ゆうこ

 女のホームレスの人もいるんだと、優子は少しびっくりした。 
 「ごめんなさい、暗くて判らなかったから」 
 「まあ、明るくたって判らなかったろうけどね」 
 さも愉快そうに、浮浪者は体を揺すって笑った。
 「どうしたんだい? こんな時間にあんたみたいな若い娘が・・・、未だ高校生じゃあないのかい? 話したくなかったらいいんだけどね」 
 その物言いに、優子は温かいものを感じた。 年の頃は五十くらいだろうか、 風体は普通ではないし、見ず知らずの他人だけれど、相手が女性だという安心もあって、優子は何だか親しみに似た感情を覚えた。 こんな歳になって、襤褸(ぼろ)を纏(まと)い公園で寝起きするこのおばさんは、一体どんな人生を歩んできたのかと思った。
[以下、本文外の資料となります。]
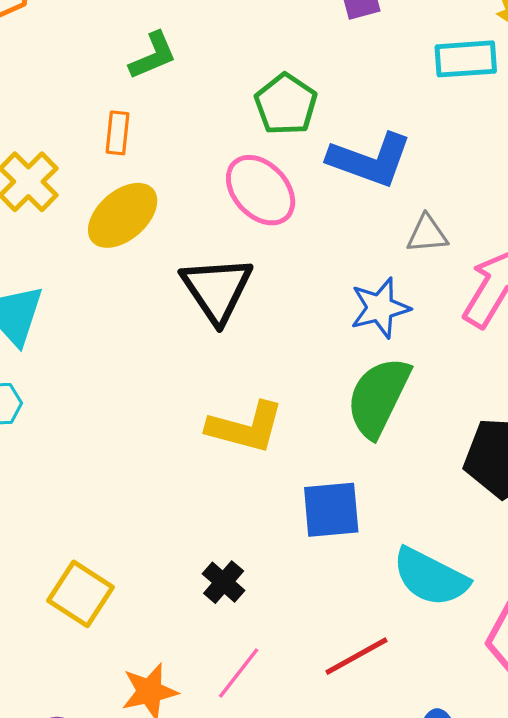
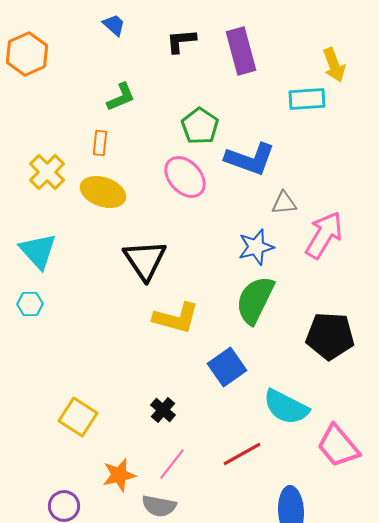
yellow ellipse: (123, 215) -> (103, 192), turned 60
black triangle: (217, 289) -> (145, 260), moved
blue square: (331, 510) -> (227, 367), turned -30

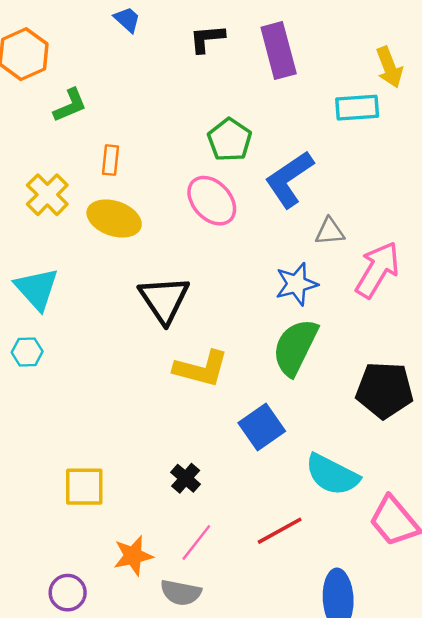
green L-shape: (121, 97) -> (70, 105), moved
blue L-shape: (250, 159) -> (289, 179), turned 126
yellow square: (78, 417) -> (84, 487), turned -33

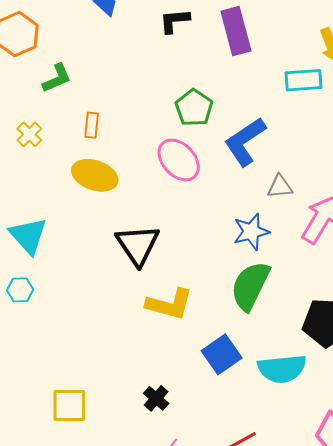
yellow cross: (47, 195) -> (29, 134), moved, size x0.7
cyan semicircle: (332, 475) -> (282, 369), moved, turned -33

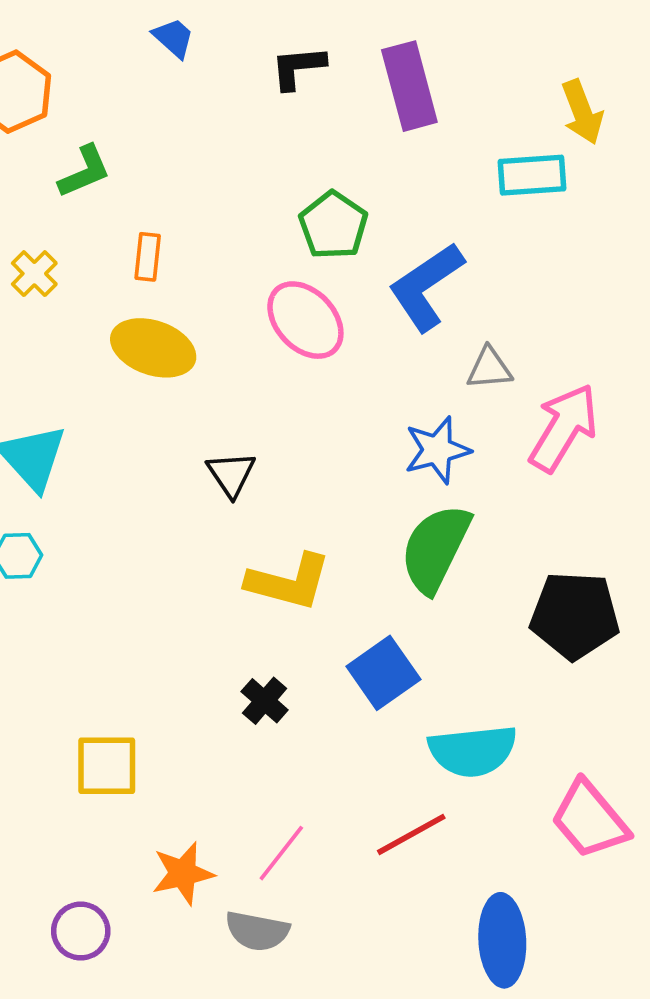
black triangle: (138, 245) -> (231, 474), size x0.6
cyan semicircle: (282, 369) -> (473, 751), moved
black cross: (156, 398) -> (265, 701), moved

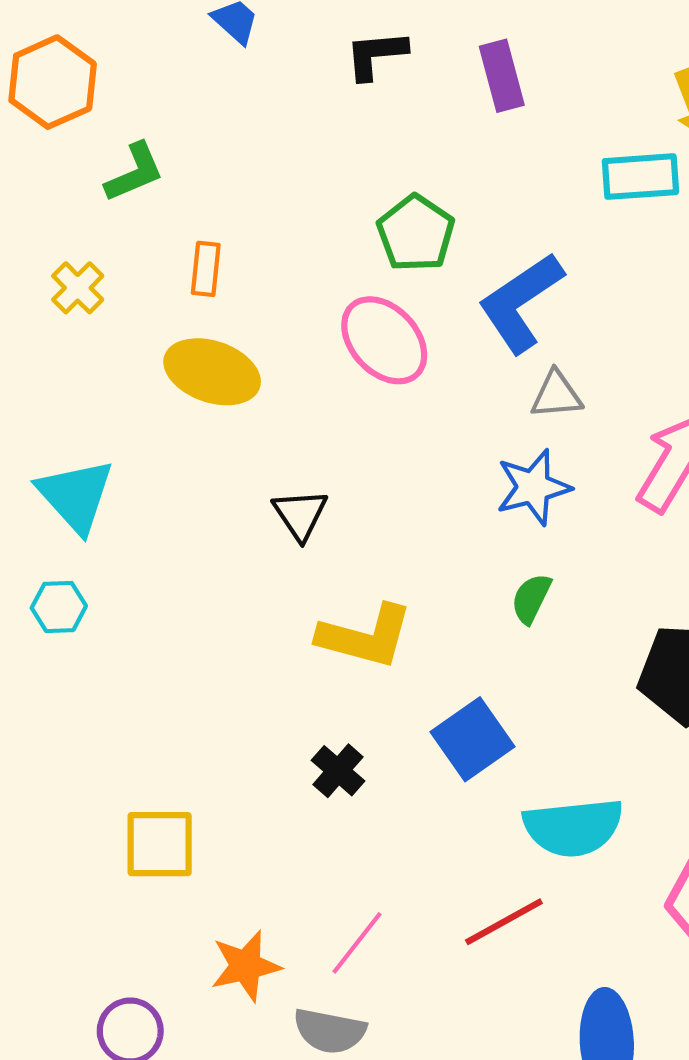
purple rectangle: (409, 86) -> (502, 76), size x0.7
gray triangle: (489, 368) -> (556, 395), moved
green semicircle: (435, 548) -> (531, 599), size x0.5

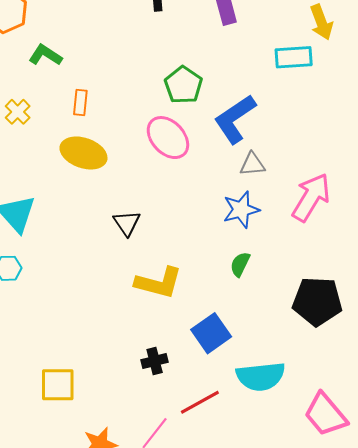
green L-shape: (134, 172) -> (45, 55), turned -124
black cross: (338, 771) -> (155, 361), moved, turned 35
red line: (504, 922) -> (200, 402), moved

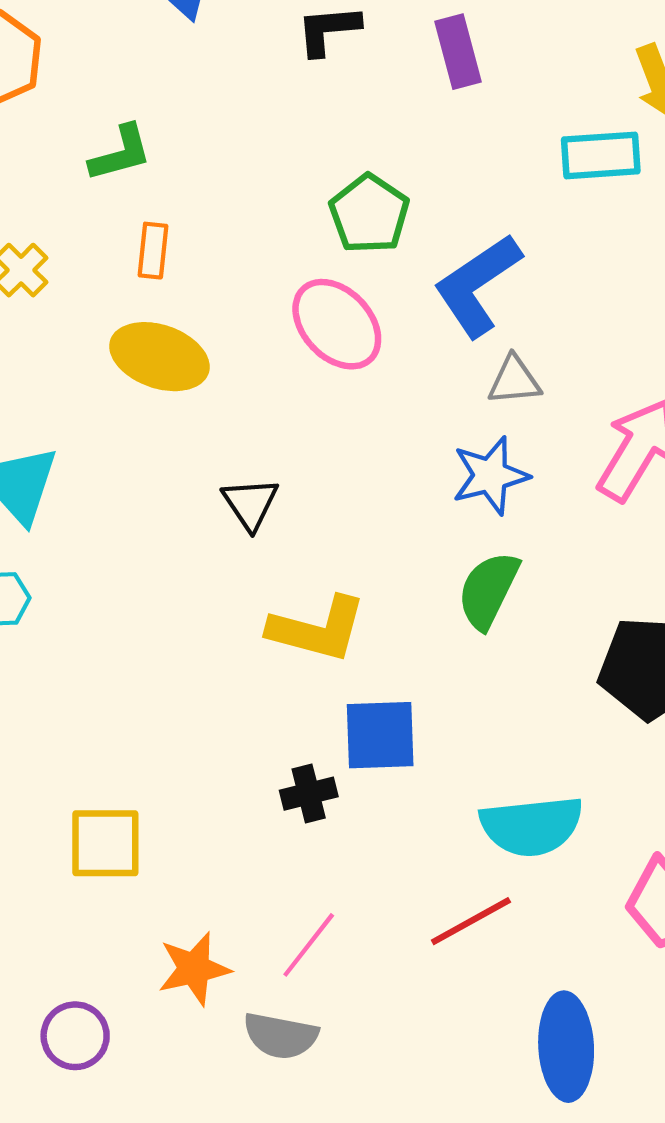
green L-shape: (45, 55) -> (121, 153), moved, turned 132
green semicircle: (240, 264) -> (488, 590), size x1.5
blue square: (211, 333) -> (380, 735), moved, turned 33
red line: (200, 402) -> (471, 921), moved

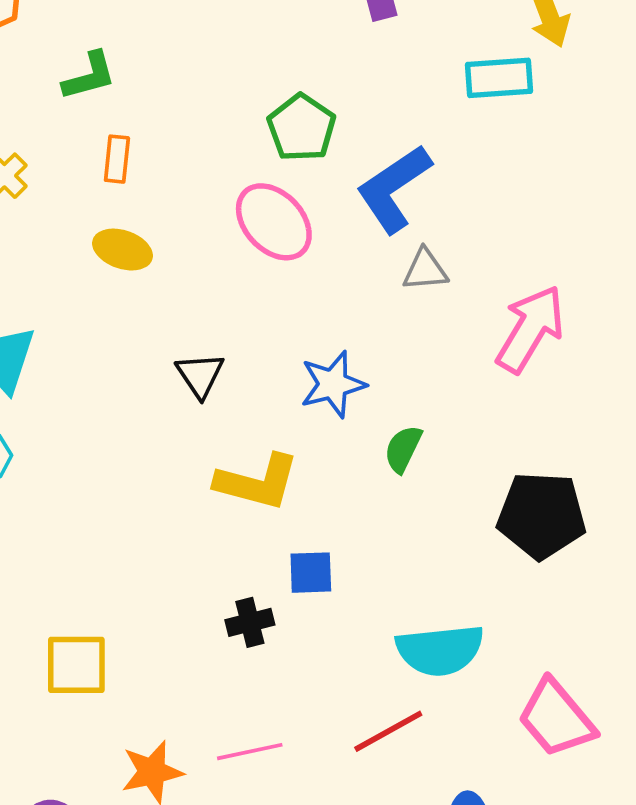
yellow ellipse: (159, 357) -> (123, 250), size x0.7
blue star: (490, 476) -> (333, 384), moved
green semicircle: (488, 590) -> (403, 449), size x0.7
blue square: (380, 735) -> (311, 573), size x0.7
pink line: (309, 945) -> (250, 752), turned 40

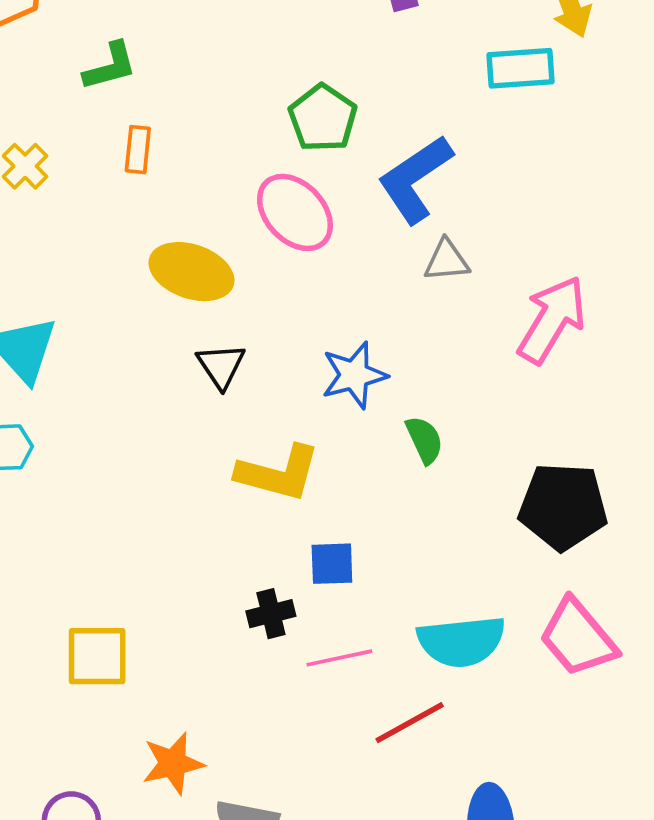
yellow ellipse: (123, 250) -> (191, 272), moved, size x1.4
green semicircle: (403, 449) -> (424, 440), turned 129
pink trapezoid: (556, 718) -> (578, 638), moved
pink line: (250, 752) -> (339, 658), moved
 優子は、名を名乗り中学校二年生だと答えた。 七歳で母親が死んだこと、継母のことなどが口を衝いて出た。  
 
 「そうかい、苦労してるんだねえ。 でもねえ、あんたは強いよ、強いし、優しい、本当に強いから、私みたいな人間にも普通に話してくれる。 人間はみんな臆病(おくびょう)なんだよ、臆病だから、私みたいなのが近づくと、関わると格好が悪いとか、何かが移るみたいに逃げるんだよ。 貧乏だとか、病気だとか、汚いのがね。 確かにお金はないし、汚いし、ノミくらいは移るかも知れないけどね。 でも、ホント、中学生には見えないね。 しっかりしてるよ。 もうちょっと我慢したら、きっと良い人生が待ってると思うよ」
 そういうと、その浮浪者はごそごぞと段ボールの小屋の中をまさぐった。 
 「おばさんは、何でホームレスになったんですか?」 
 浮浪者は、又アハハと笑うと、真面目な口調で、
 「ううーん、困ったねえ、そんな風に聞かれると。 何でだろうね、優子ちゃんの学校にもいるだろ、周りの人と上手くやってけなくて、おちこぼれたのが。 まあ、私も社会と上手くやってけないのさ。 色々頑張ったんだけどね」
 と最後は呟(つぶや)くように言った。
 私も友達や家族と上手くやってけないけど、やっぱりこのおばさんみたいになるんだろうかと、優子は思った。